◆ MATERIAL PROVIDED
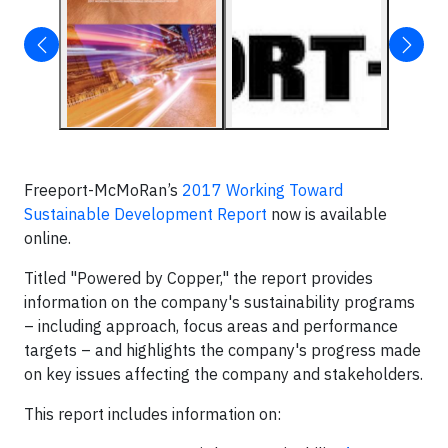
Freeport-McMoRan’s
2017 Working Toward
Sustainable Development Report
now is available
online.
Titled "Powered by Copper," the report provides
information on the company's sustainability programs
– including approach, focus areas and performance
targets – and highlights the company's progress made
on key issues affecting the company and stakeholders.
This report includes information on:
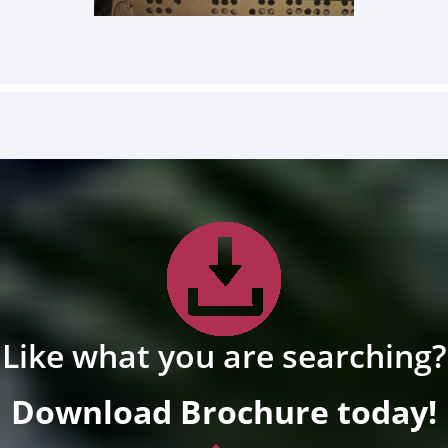
Like what you are searching?
Download Brochure today!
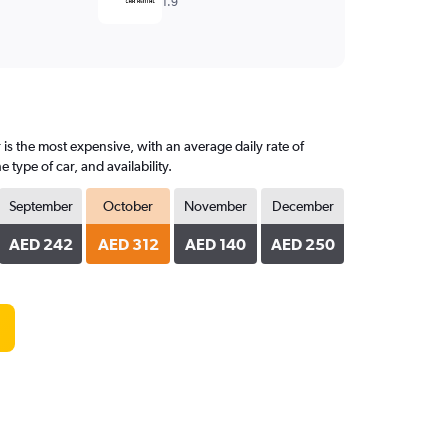
1.9
is the most expensive, with an average daily rate of
ype of car, and availability.
September
October
November
December
AED 242
AED 312
AED 140
AED 250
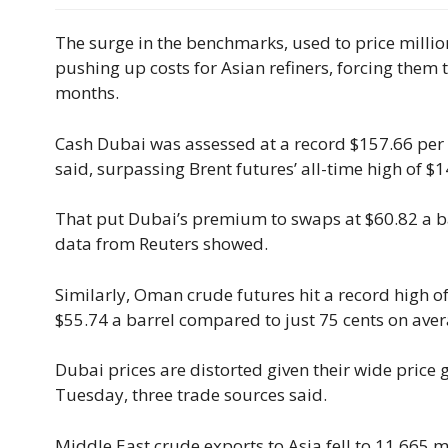
The surge in the benchmarks, used to price millio
pushing up costs for Asian refiners, forcing them 
months.
Cash Dubai was assessed ​at a record $157.66 per
said, surpassing Brent futures’ all-time high of $1
That put Dubai’s premium to swaps at $60.82 a ba
data from Reuters showed.
Similarly, Oman crude futures hit a record high o
$55.74 a barrel compared to just 75 cents on aver
Dubai prices are distorted given their wide price 
Tuesday, three trade sources said.
Middle East crude exports to Asia fell to 11.665 m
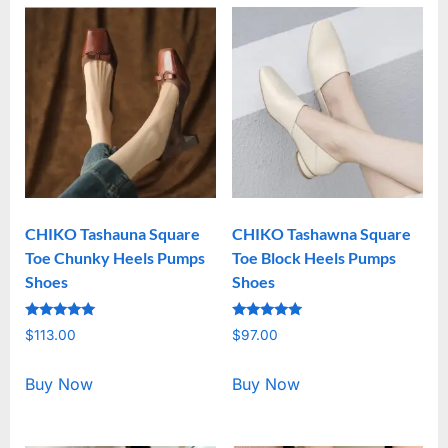
CHIKO Tashauna Square
CHIKO Tashawna Square
Toe Chunky Heels Pumps
Toe Block Heels Pumps
Shoes
Shoes
Rated
Rated
$
113.00
$
97.00
5.00
5.00
out of 5
out of 5
Buy Now
Buy Now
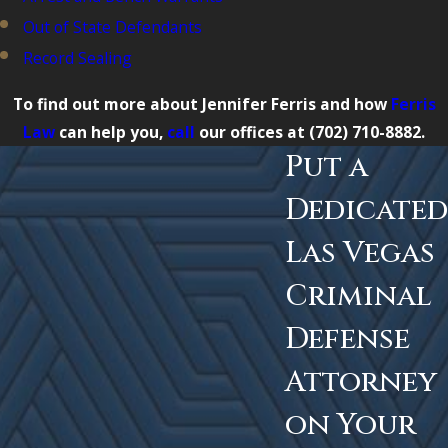
Out of State Defendants
Record Sealing
To find out more about Jennifer Ferris and how
Ferris
Law
can help you,
call
our offices at
(702) 710-8882
.
Put a
Dedicated
Las Vegas
Criminal
Defense
Attorney
on Your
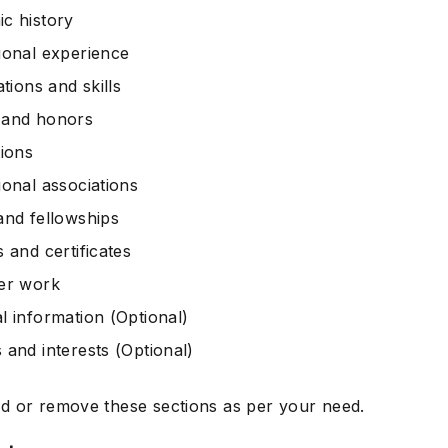
c history
ional experience
ations and skills
 and honors
tions
ional associations
and fellowships
 and certificates
er work
l information (Optional)
 and interests (Optional)
d or remove these sections as per your need.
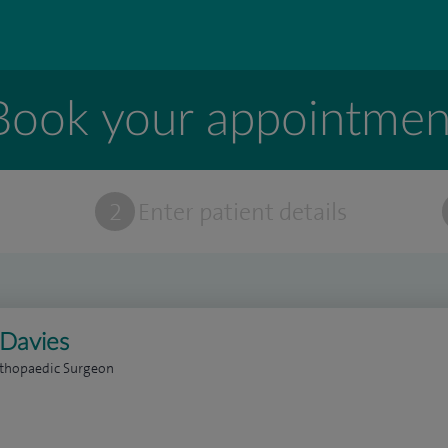
Book your appointmen
t
2
Enter patient details
Davies
rthopaedic Surgeon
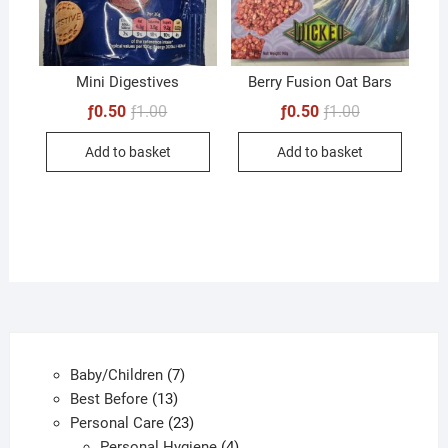
Mini Digestives
Berry Fusion Oat Bars
Original
Current
Original
Current
ƒ
0.50
ƒ
1.00
ƒ
0.50
ƒ
1.00
price
price
price
price
was:
is:
was:
is:
Add to basket
Add to basket
ƒ1.00.
ƒ0.50.
ƒ1.00.
ƒ0.50.
7
Baby/Children
7
13
products
Best Before
13
products
23
Personal Care
23
products
4
Personal Hygiene
4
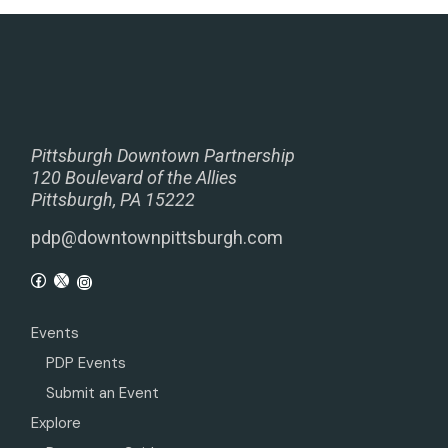
Pittsburgh Downtown Partnership
120 Boulevard of the Allies
Pittsburgh, PA 15222
pdp@downtownpittsburgh.com
Events
PDP Events
Submit an Event
Explore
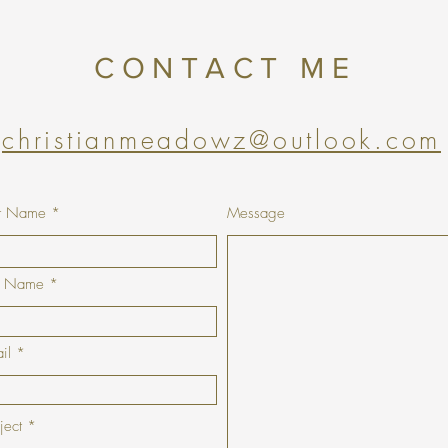
CONTACT ME
christianmeadowz@outlook.com
st Name
Message
t Name
il
ject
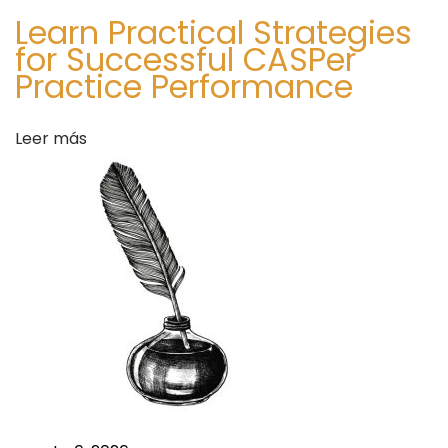
Learn Practical Strategies
for Successful CASPer
Practice Performance
Leer más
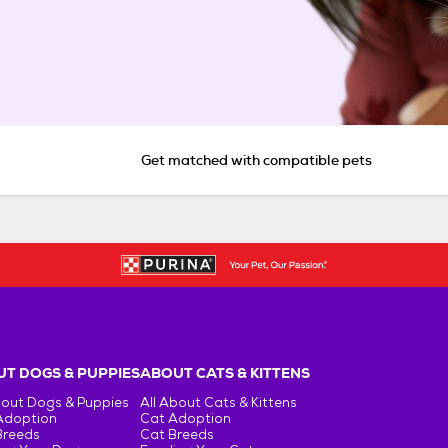
Get matched with compatible pets
T DOGS & PUPPIES
ABOUT CATS & KITTENS
bout Dogs & Puppies
All About Cats & Kittens
Adoption
Cat Adoption
Breeds
Cat Breeds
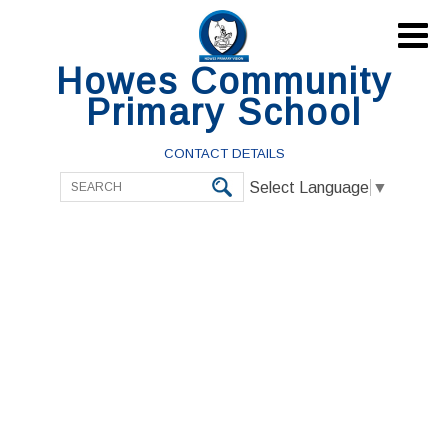

Howes Community
Primary School
CONTACT DETAILS
Select Language
▼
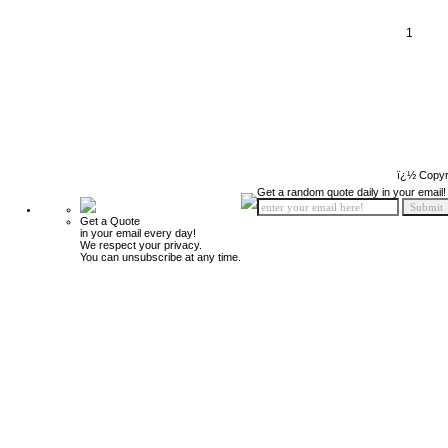
1
ï¿½ Copyr
Get a random quote daily in your email!
Get a Quote
in your email every day!
We respect your privacy.
You can unsubscribe at any time.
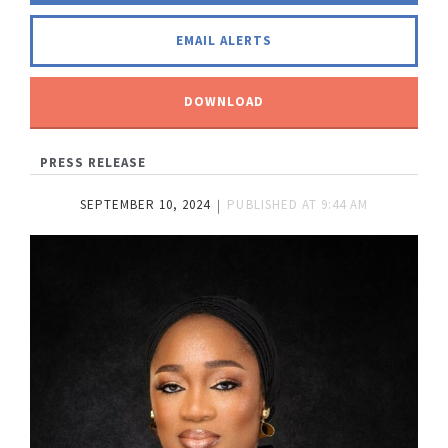
EMAIL ALERTS
DOWNLOAD
PRESS RELEASE
SEPTEMBER 10, 2024
PUBLISHED AT
9:44 AM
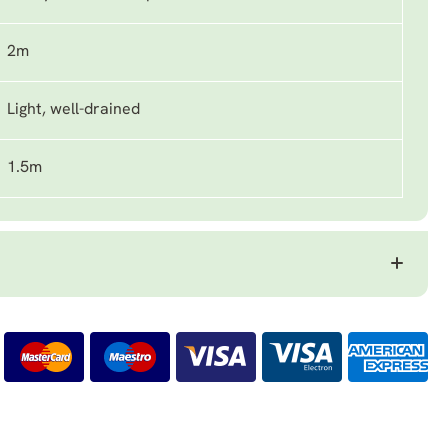
2m
Light, well-drained
1.5m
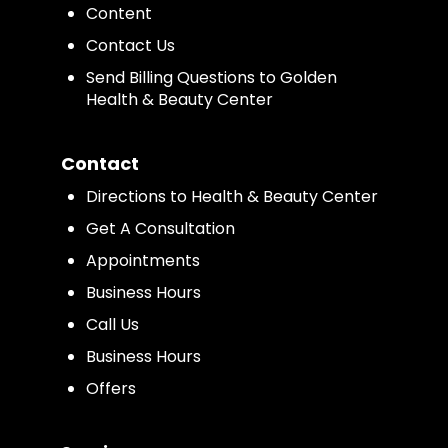
Content
Contact Us
Send Billing Questions to Golden
Health & Beauty Center
Contact
Directions to Health & Beauty Center
Get A Consultation
Appointments
Business Hours
Call Us
Business Hours
Offers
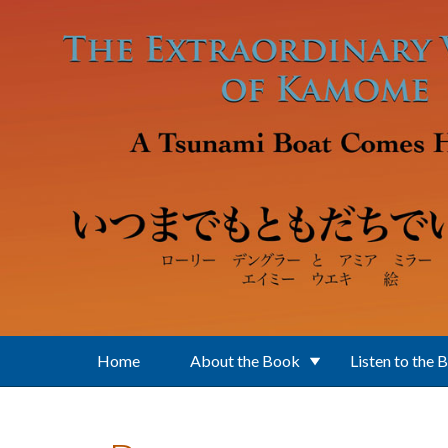
Skip to main content
Home
About the Book
Listen to the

◆ EXERCISE OBJECTIVE
Every line of the material must be reproduced verbatim; the pictures are to be omitted.

◆ THE ANSWER
Freeport-McMoRan’s
2017 Working Toward
Sustainable Development Report
now is available
online.
Titled "Powered by Copper," the report provides
information on the company's sustainability programs
– including approach, focus areas and performance
targets – and highlights the company's progress made
on key issues affecting the company and stakeholders.
This report includes information on:
Like what you are searching?
Download Brochure today!
1.9
is the most expensive, with an average daily rate of
ype of car, and availability.
September
October
November
December
AED 242
AED 312
AED 140
AED 250
The surge in the benchmarks, used to price millio
pushing up costs for Asian refiners, forcing them 
months.
Cash Dubai was assessed ​at a record $157.66 per
said, surpassing Brent futures’ all-time high of $1
That put Dubai’s premium to swaps at $60.82 a ba
data from Reuters showed.
Similarly, Oman crude futures hit a record high o
$55.74 a barrel compared to just 75 cents on aver
Dubai prices are distorted given their wide price 
Tuesday, three trade sources said.
Middle East crude exports to Asia fell to 11.665 m
CHIKO Tashauna Square
CHIKO Tashawna Square
Toe Chunky Heels Pumps
Toe Block Heels Pumps
Shoes
Shoes
Rated
Rated
$
113.00
$
97.00
5.00
5.00
out of 5
out of 5
Buy Now
Buy Now
Out of State Defendants
Record Sealing
To find out more about Jennifer Ferris and how
Ferris
Law
can help you,
call
our offices at
(702) 710-8882
.
Put a
Dedicated
Las Vegas
Criminal
Defense
Attorney
on Your
c history
ional experience
ations and skills
 and honors
tions
ional associations
and fellowships
 and certificates
er work
l information (Optional)
 and interests (Optional)
d or remove these sections as per your need.
Book your appointmen
t
2
Enter patient details
Davies
rthopaedic Surgeon
Mini Digestives
Berry Fusion Oat Bars
Original
Current
Original
Current
ƒ
0.50
ƒ
1.00
ƒ
0.50
ƒ
1.00
price
price
price
price
was:
is:
was:
is:
Add to basket
Add to basket
ƒ1.00.
ƒ0.50.
ƒ1.00.
ƒ0.50.
7
Baby/Children
7
13
products
Best Before
13
products
23
Personal Care
23
products
4
Personal Hygiene
4
Pittsburgh Downtown Partnership
120 Boulevard of the Allies
Pittsburgh, PA 15222
pdp@downtownpittsburgh.com
Events
PDP Events
Submit an Event
Explore
CONTACT ME
christianmeadowz@outlook.com
st Name
Message
t Name
il
ject
Learn Practical Strategies
for Successful CASPer
Practice Performance
Leer más
Get matched with compatible pets
T DOGS & PUPPIES
ABOUT CATS & KITTENS
bout Dogs & Puppies
All About Cats & Kittens
Adoption
Cat Adoption
Breeds
Cat Breeds

Howes Community
Primary School
CONTACT DETAILS
Select Language
▼
1
ï¿½ Copyr
Get a random quote daily in your email!
Get a Quote
in your email every day!
We respect your privacy.
You can unsubscribe at any time.
EMAIL ALERTS
DOWNLOAD
PRESS RELEASE
SEPTEMBER 10, 2024
PUBLISHED AT
9:44 AM
2m
Light, well-drained
1.5m
Content
Contact Us
Send Billing Questions to Golden
Health & Beauty Center
Contact
Directions to Health & Beauty Center
Get A Consultation
Appointments
Business Hours
Call Us
Business Hours
Offers
Skip to main content
Home
About the Book
Listen to the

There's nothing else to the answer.